Specific and nonspecific binding of proteins in simple interaction networks. (A) Basic topological units of the protein–protein interaction networks. Orange and green circles represent shared and unshared interfaces, respectively, and black lines indicate specific binding. The units are replicated to create networks, as illustrated in the oval for a Pairs and Threes network with N = 20 proteins. (B) Minimum-energy gap ΔE for networks of N proteins. Optimal gaps (symbols as in A) were found by MC optimization of interfaces with L = 25 amino acids. The gray dashed line is the Hamming bound of the binary model, scaled by an arbitrary factor 2/3 for comparison. Solid lines are power-law fits, with scaling exponents γ = 0.13 for the Pairs topology, 0.13 for Pairs and Threes in a 1∶1 ratio, 0.14 for Threes, 0.14 for Fives, and 0.19 for Chains. We also optimized the Pairs topology with different contact potentials. For the Betancourt–Thirumalai (30) and Skolnick et al. (29) potentials, we obtained γ = 0.12 and 0.13, respectively. (C) Concentration of proteins bound in nonspecific complexes, normalized by the concentration bound in specific complexes and free in solution. Individual protein concentrations are set at 100 nM each. With fixed total protein concentration the results are similar (SI Text and Fig. S5). Data are averaged over the two configurations of protein sequences with the largest minimum-energy gaps. (D) Hamming bound (34) on the minimum gap for N binary sequences of length L. For comparison, the gap of the Pairs network in B and the corresponding power law are shown as red symbols and line, multiplied by an arbitrary factor of 1.65.

Fig. 3.

Fragment of yeast protein–protein interaction network. (A) Component of the yeast interactome (14) with all unique binding interfaces explicitly indicated. The shared interfaces on each light green protein are shown in orange, and the unshared interfaces are in dark green. The separate small graph shows the largest connected component. (B) Modified network with one unshared (dark green) interface removed from each available protein in A. The edge is then reconnected to the same protein by a remaining interface such that the protein–protein interaction network is unchanged (in contrast to the interface network).

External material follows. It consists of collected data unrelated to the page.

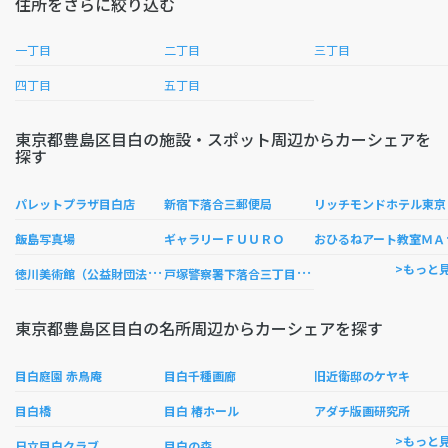
住所をさらに絞り込む
一丁目
二丁目
三丁目
四丁目
五丁目
東京都豊島区目白の施設・スポット周辺からカーシェアを
探す
ッ
パレットプラザ目白店
新宿下落合三郵便局
ひる
飯島写真場
ギャラリーＦＵＵＲＯ
徳
川美術館（公益財団法人） 東京事務所
戸
塚警察署下落合三丁目駐在所
>もっと
東京都豊島区目白の名所周辺からカーシェアを探す
目白庭園 赤鳥庵
目白千種画廊
旧近衛邸のケヤキ
目白橋
目白 椿ホール
アダチ版画研究所
>もっと
日立目白クラブ
目白の森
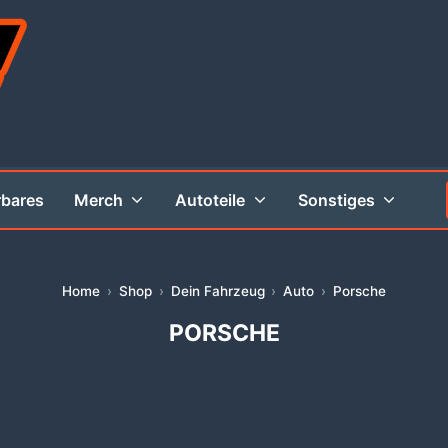
rbares
Merch
Autoteile
Sonstiges
Home
Shop
Dein Fahrzeug
Auto
Porsche
PORSCHE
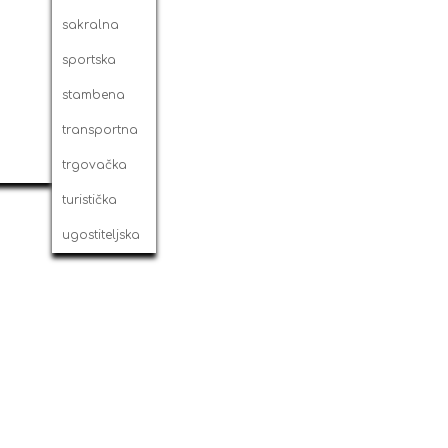
sakralna
sportska
stambena
transportna
trgovačka
turistička
ugostiteljska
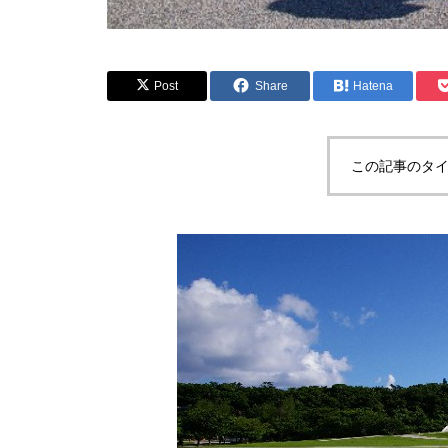
Post
Share
Hatena
この記事のタイ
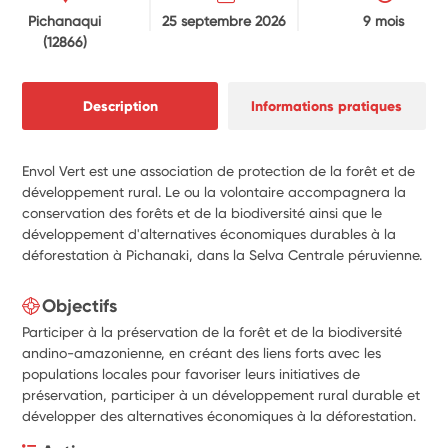
Pichanaqui
25 septembre 2026
9 mois
(12866)
Description
Informations pratiques
Envol Vert est une association de protection de la forêt et de
développement rural. Le ou la volontaire accompagnera la
conservation des forêts et de la biodiversité ainsi que le
développement d'alternatives économiques durables à la
déforestation à Pichanaki, dans la Selva Centrale péruvienne.
Objectifs
Participer à la préservation de la forêt et de la biodiversité
andino-amazonienne, en créant des liens forts avec les
populations locales pour favoriser leurs initiatives de
préservation, participer à un développement rural durable et
développer des alternatives économiques à la déforestation.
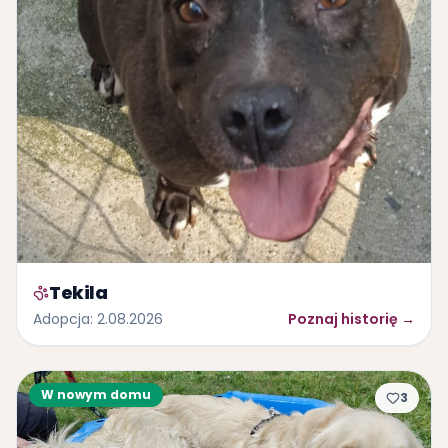
Tekila
Adopcja
:
2.08.2026
Poznaj historię
→
W nowym domu
3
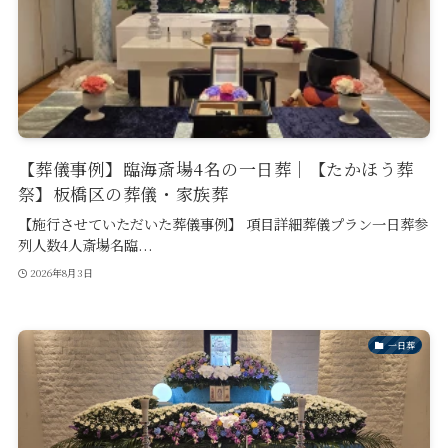
【葬儀事例】臨海斎場4名の一日葬｜【たかほう葬
祭】板橋区の葬儀・家族葬
【施行させていただいた葬儀事例】 項目詳細葬儀プラン一日葬参
列人数4人斎場名臨...
2026年8月3日
一日葬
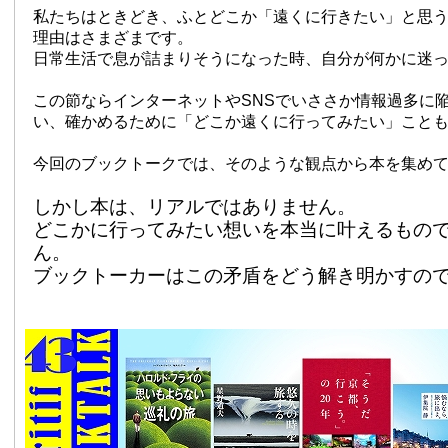
私たちはときどき、ふとどこか「遠くに行きたい」と思
理由はさまざまです。
日常生活で息が詰まりそうになった時、自分が何かに迷
この節ならインターネットやSNSでいささか情報過多に
い、確かめるために「どこか遠くに行ってみたい」こと
今回のブックトークでは、そのような観点から本を集め
しかし本は、リアルではありません。
どこかに行ってみたい想いを本当に叶えるもの
ん。
ブックトーカーはこの矛盾をどう解き明かすの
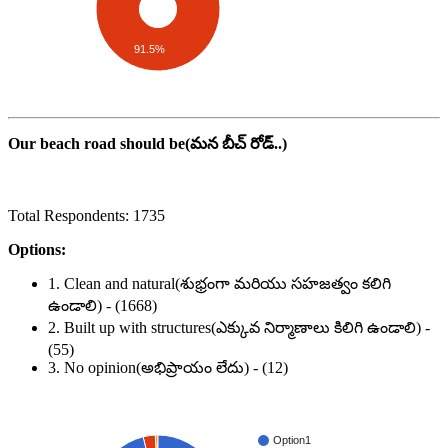
91.5%
Our beach road should be(మన బీచ్ రోడ్..)
Total Respondents: 1735
Options:
1. Clean and natural(శుభ్రంగా మరియు సహజత్వం కలిగి
ఉండాలి) - (1668)
2. Built up with structures(ఎక్కువ నిర్మాణాలు కిలిగి ఉండాలి) -
(55)
3. No opinion(అభిప్రాయం లేదు) - (12)
Option1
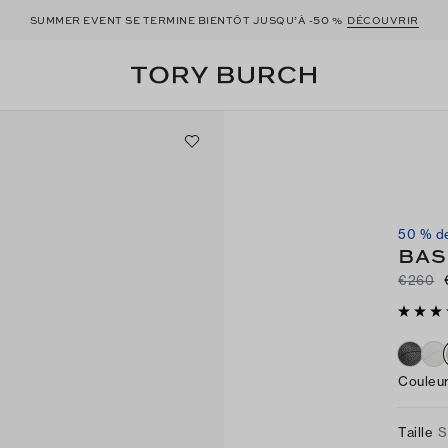
50
SUMMER EVENT SE TERMINE BIENTÔT JUSQU’À -
%
DÉCOUVRIR
50 % de
BAS
€260
Couleu
Taille
S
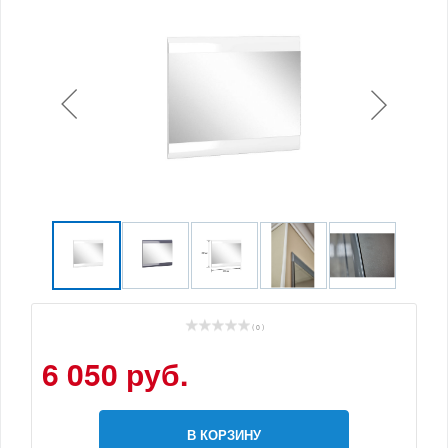
( 0 )
6 050 руб.
В КОРЗИНУ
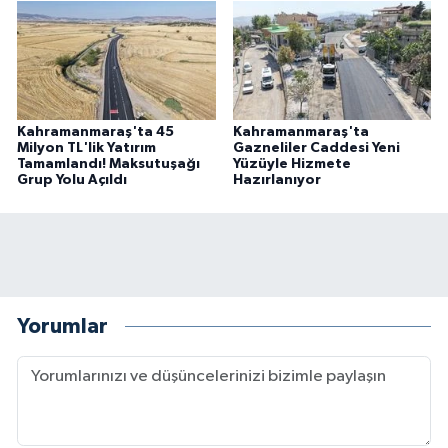
Kahramanmaraş'ta 45
Kahramanmaraş'ta
Milyon TL'lik Yatırım
Gazneliler Caddesi Yeni
Tamamlandı! Maksutuşağı
Yüzüyle Hizmete
Grup Yolu Açıldı
Hazırlanıyor
Yorumlar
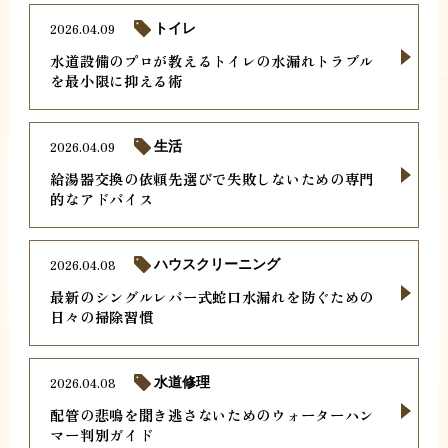
2026.04.09
トイレ
水道設備のプロが教えるトイレの水漏れトラブル
を最小限に抑える術
2026.04.09
生活
給湯器交換の依頼先選びで失敗しないための専門
的なアドバイス
2026.04.08
ハウスクリーニング
最新のシングルレバー式蛇口水漏れを防ぐための
日々の掃除習慣
2026.04.08
水道修理
配管の悲鳴を聞き逃さないためのウォーターハン
マー判別ガイド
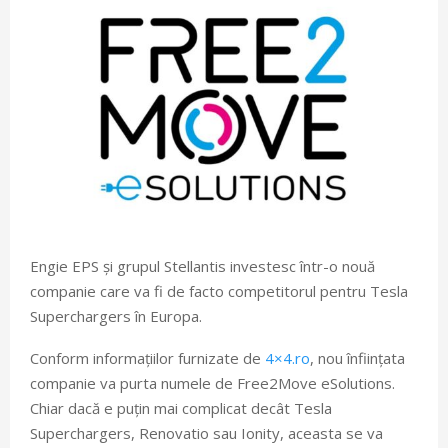
Engie EPS și grupul Stellantis investesc într-o nouă
companie care va fi de facto competitorul pentru Tesla
Superchargers în Europa.
Conform informațiilor furnizate de
4×4.ro
, nou înființata
companie va purta numele de Free2Move eSolutions.
Chiar dacă e puțin mai complicat decât Tesla
Superchargers, Renovatio sau Ionity, aceasta se va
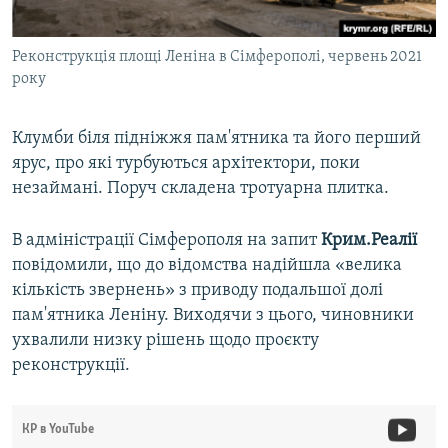
Реконструкція площі Леніна в Сімферополі, червень 2021
року
Клумби біля підніжжя пам'ятника та його перший
ярус, про які турбуються архітектори, поки
незаймані. Поруч складена тротуарна плитка.
В адміністрації Сімферополя на запит
Крим.Реалії
повідомили, що до відомства надійшла «велика
кількість звернень» з приводу подальшої долі
пам'ятника Леніну. Виходячи з цього, чиновники
ухвалили низку рішень щодо проєкту
реконструкції.
КР в YouTube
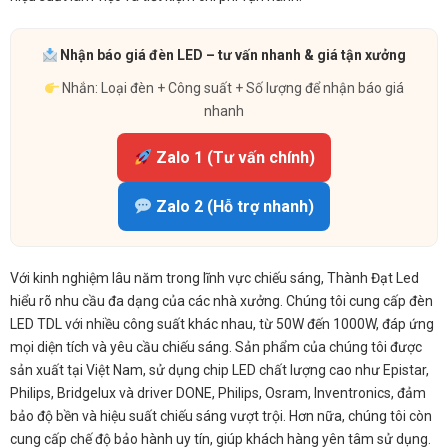
Nhận báo giá đèn LED – tư vấn nhanh & giá tận xưởng
Nhắn: Loại đèn + Công suất + Số lượng để nhận báo giá
nhanh
Zalo 1 (Tư vấn chính)
Zalo 2 (Hỗ trợ nhanh)
Với kinh nghiệm lâu năm trong lĩnh vực chiếu sáng, Thành Đạt Led
hiểu rõ nhu cầu đa dạng của các nhà xưởng. Chúng tôi cung cấp đèn
LED TDL với nhiều công suất khác nhau, từ 50W đến 1000W, đáp ứng
mọi diện tích và yêu cầu chiếu sáng. Sản phẩm của chúng tôi được
sản xuất tại Việt Nam, sử dụng chip LED chất lượng cao như Epistar,
Philips, Bridgelux và driver DONE, Philips, Osram, Inventronics, đảm
bảo độ bền và hiệu suất chiếu sáng vượt trội. Hơn nữa, chúng tôi còn
cung cấp chế độ bảo hành uy tín, giúp khách hàng yên tâm sử dụng.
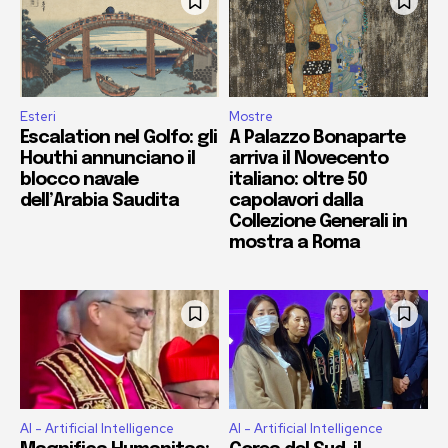
Esteri
Mostre
Escalation nel Golfo: gli
A Palazzo Bonaparte
Houthi annunciano il
arriva il Novecento
blocco navale
italiano: oltre 50
dell’Arabia Saudita
capolavori dalla
Collezione Generali in
mostra a Roma
AI - Artificial Intelligence
AI - Artificial Intelligence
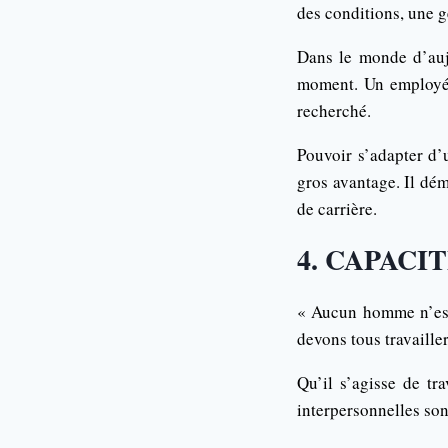
des conditions, une g
Dans le monde d’aujo
moment. Un employé q
recherché.
Pouvoir s’adapter d’
gros avantage. Il dém
de carrière.
4. CAPAC
« Aucun homme n’est u
devons tous travaille
Qu’il s’agisse de tr
interpersonnelles son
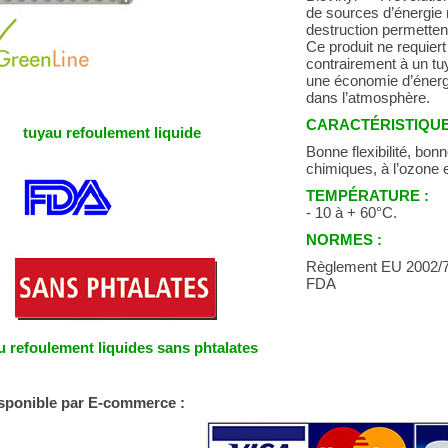
de sources d’énergie n
destruction permette
Ce produit ne requier
contrairement à un tuy
une économie d’énergi
dans l’atmosphère.
CARACTÉRISTIQUE
tuyau refoulement liquide
Bonne flexibilité, bo
chimiques, à l’ozone 
TEMPÉRATURE :
- 10 à + 60°C.
NORMES :
Règlement EU 2002/7
FDA
u refoulement liquides sans phtalates
isponible par E-commerce :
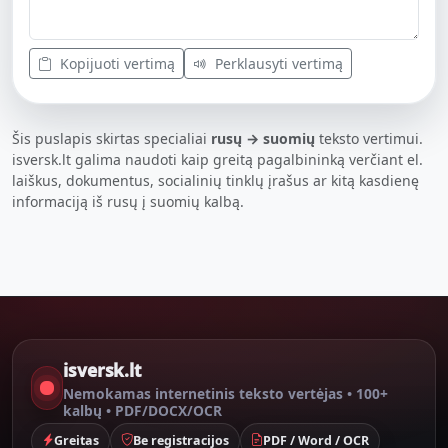
Kopijuoti vertimą
Perklausyti vertimą
Šis puslapis skirtas specialiai
rusų → suomių
teksto vertimui.
isversk.lt galima naudoti kaip greitą pagalbininką verčiant el.
laiškus, dokumentus, socialinių tinklų įrašus ar kitą kasdienę
informaciją iš rusų į suomių kalbą.
isversk.lt
Nemokamas internetinis teksto vertėjas • 100+
kalbų • PDF/DOCX/OCR
Greitas
Be registracijos
PDF / Word / OCR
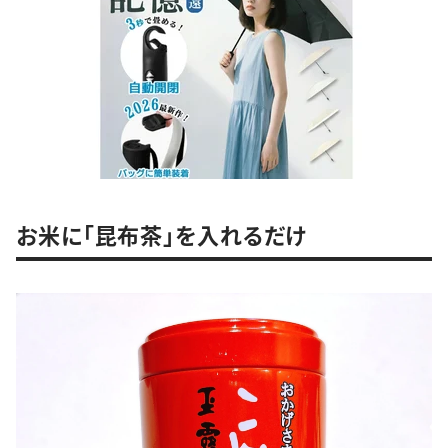
お米に「昆布茶」を入れるだけ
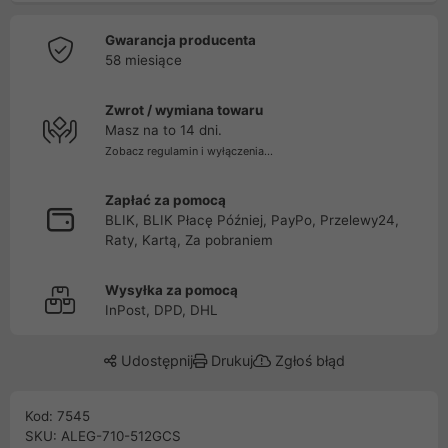
Gwarancja producenta
58 miesiące
Zwrot / wymiana towaru
Masz na to 14 dni.
Zobacz regulamin i wyłączenia...
Zapłać za pomocą
BLIK, BLIK Płacę Później, PayPo, Przelewy24,
Raty, Kartą, Za pobraniem
Wysyłka za pomocą
InPost, DPD, DHL
Udostępnij
Drukuj
Zgłoś błąd
Kod: 7545
SKU: ALEG-710-512GCS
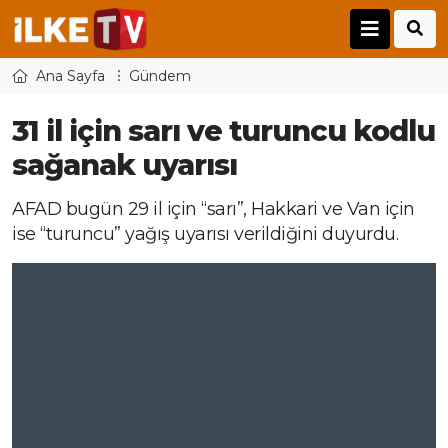
Ana Sayfa
Gündem
31 il için sarı ve turuncu kodlu
sağanak uyarısı
AFAD bugün 29 il için “sarı”, Hakkari ve Van için
ise “turuncu” yağış uyarısı verildiğini duyurdu.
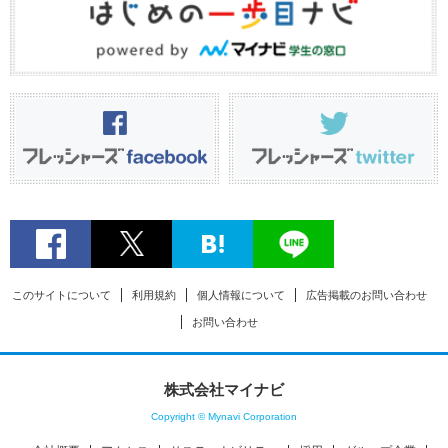
このサイトについて
利用規約
個人情報について
広告掲載のお問い合わせ
お問い合わせ
株式会社マイナビ
Copyright © Mynavi Corporation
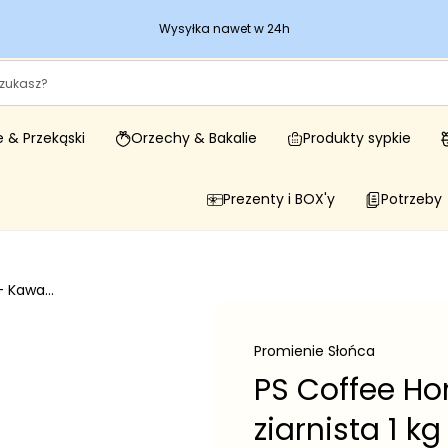
Wysyłka nawet w 24h
 & Przekąski
Orzechy & Bakalie
Produkty sypkie
Prezenty i BOX'y
Potrzeby
 Kawa...
Promienie Słońca
PS Coffee H
ziarnista 1 kg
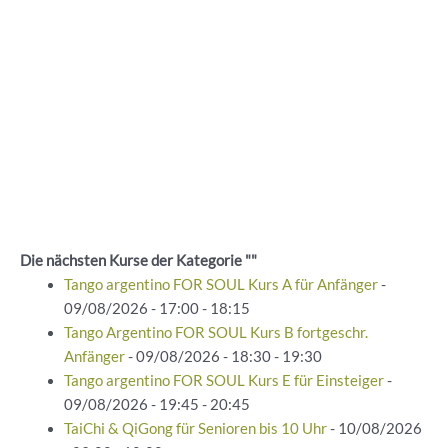
Die nächsten Kurse der Kategorie ""
Tango argentino FOR SOUL Kurs A für Anfänger
-
09/08/2026 - 17:00 - 18:15
Tango Argentino FOR SOUL Kurs B fortgeschr.
Anfänger
- 09/08/2026 - 18:30 - 19:30
Tango argentino FOR SOUL Kurs E für Einsteiger
-
09/08/2026 - 19:45 - 20:45
TaiChi & QiGong für Senioren bis 10 Uhr
- 10/08/2026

By reducing the number of interfaces from 52 to 40, this procedure decreases the combinatorial number of possible nonspecific interactions, but creates 12 new shared interfaces. In B the edges are reconnected specifically to avoid chains of interactions, creating a minimally connected network. For this network, the reduction in interfaces outweighs the introduction of new shared interfaces and the minimum-energy gap is higher than in the original network. (C) Modified network with number of interfaces reduced to 40, as in B, but with edges reconnected to maximize the creation of chains of interactions. This procedure results in a highly connected component (smaller graph) that constrains the sequences in the optimization and results in a smaller energy gap than either in A or in B. (D) Minimum-energy gap (green, left scale) and concentration of nonspecific complexes normalized by the sum of specific and free protein concentrations (blue, right scale), as a function of the number N of proteins (bottom scale) and binding interfaces (top scale). Individual protein concentrations are set at 100 nM. Interactomes in A were replicated and connected by added interfaces indicated by black arrows. The scaling exponent of the minimum-energy gap is γ = 0.29.